Massa Aliansi Masyarakat Pati Bersatu (AMPB) mengakhiri aksi mereka setelah menerima hasil audiensi dengan pimpinan DPR RI terkait tuntutan percepatan pengesahan RUU Perampasan Aset. Pertemuan tersebut berlangsung di Gedung DPR RI, Senayan, Jakarta Pusat, pada Kamis, 27 Agustus.
Koordinator AMPB, Supriyono yang akrab disapa Botok, membacakan surat komitmen hasil audiensi di hadapan para pendukungnya. Dalam surat itu, pimpinan DPR RI menyatakan komitmennya untuk menyelesaikan pembentukan RUU Perampasan Aset paling lambat pada 15 Desember 2026. Selain itu, surat tersebut juga mencakup poin yang menyatakan kesiapan pimpinan DPR untuk mengundurkan diri jika RUU tersebut belum disahkan hingga batas waktu yang ditentukan.
Proses Pembubaran Massa
Setelah pembacaan hasil audiensi, massa mulai meninggalkan lokasi aksi secara bertahap. Pantauan menunjukkan bahwa sekitar pukul 12.45 WIB, peserta yang sebelumnya memenuhi gerbang utama Gedung DPR mulai membubarkan diri dengan tertib. Sebagian dari mereka berjalan kaki menuju Gelora Bung Karno (GBK), sementara yang lain menggunakan kendaraan yang telah diparkir di sekitar lokasi.

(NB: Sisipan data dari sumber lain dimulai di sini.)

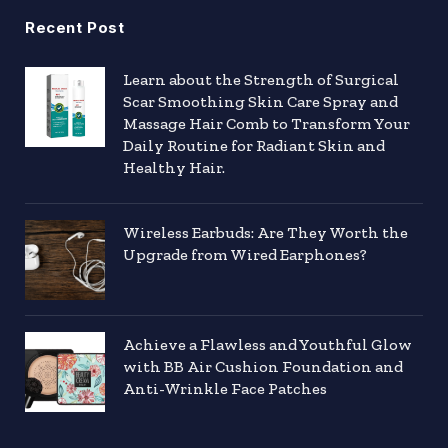
Recent Post
Learn about the Strength of Surgical
Scar Smoothing Skin Care Spray and
Massage Hair Comb to Transform Your
Daily Routine for Radiant Skin and
Healthy Hair.
Wireless Earbuds: Are They Worth the
Upgrade from Wired Earphones?
Achieve a Flawless and Youthful Glow
with BB Air Cushion Foundation and
Anti-Wrinkle Face Patches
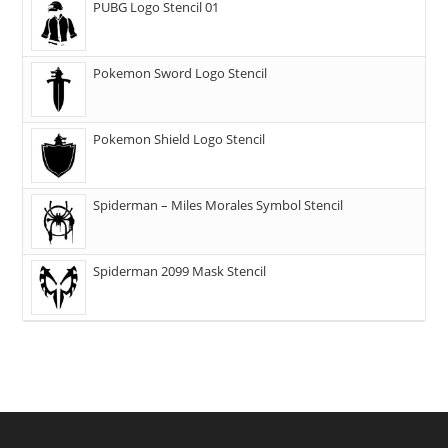
PUBG Logo Stencil 01
Pokemon Sword Logo Stencil
Pokemon Shield Logo Stencil
Spiderman – Miles Morales Symbol Stencil
Spiderman 2099 Mask Stencil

Salah satu peserta aksi mengucapkan terima kasih atas dukungan yang diberikan dan menyampaikan permohonan pamit sebelum meninggalkan lokasi. Meskipun banyak massa sudah pergi, masih ada beberapa peserta yang bertahan di Jalan Gatot Subroto, yang telah disterilkan dari lalu lintas kendaraan. Mereka menunggu rekan-rekannya untuk meninggalkan kawasan tersebut.
Keamanan dan Penjagaan oleh Aparat
Hingga sekitar pukul 13.18 WIB, aparat kepolisian masih melakukan penyekatan di beberapa titik di sekitar Gedung DPR RI untuk mengantisipasi pergerakan massa dan menjaga keamanan serta kelancaran arus lalu lintas. Sebelumnya, perwakilan AMPB telah menegaskan bahwa aksi tersebut berlangsung damai dan massa akan membubarkan diri dengan tertib setelah menyampaikan tuntutannya.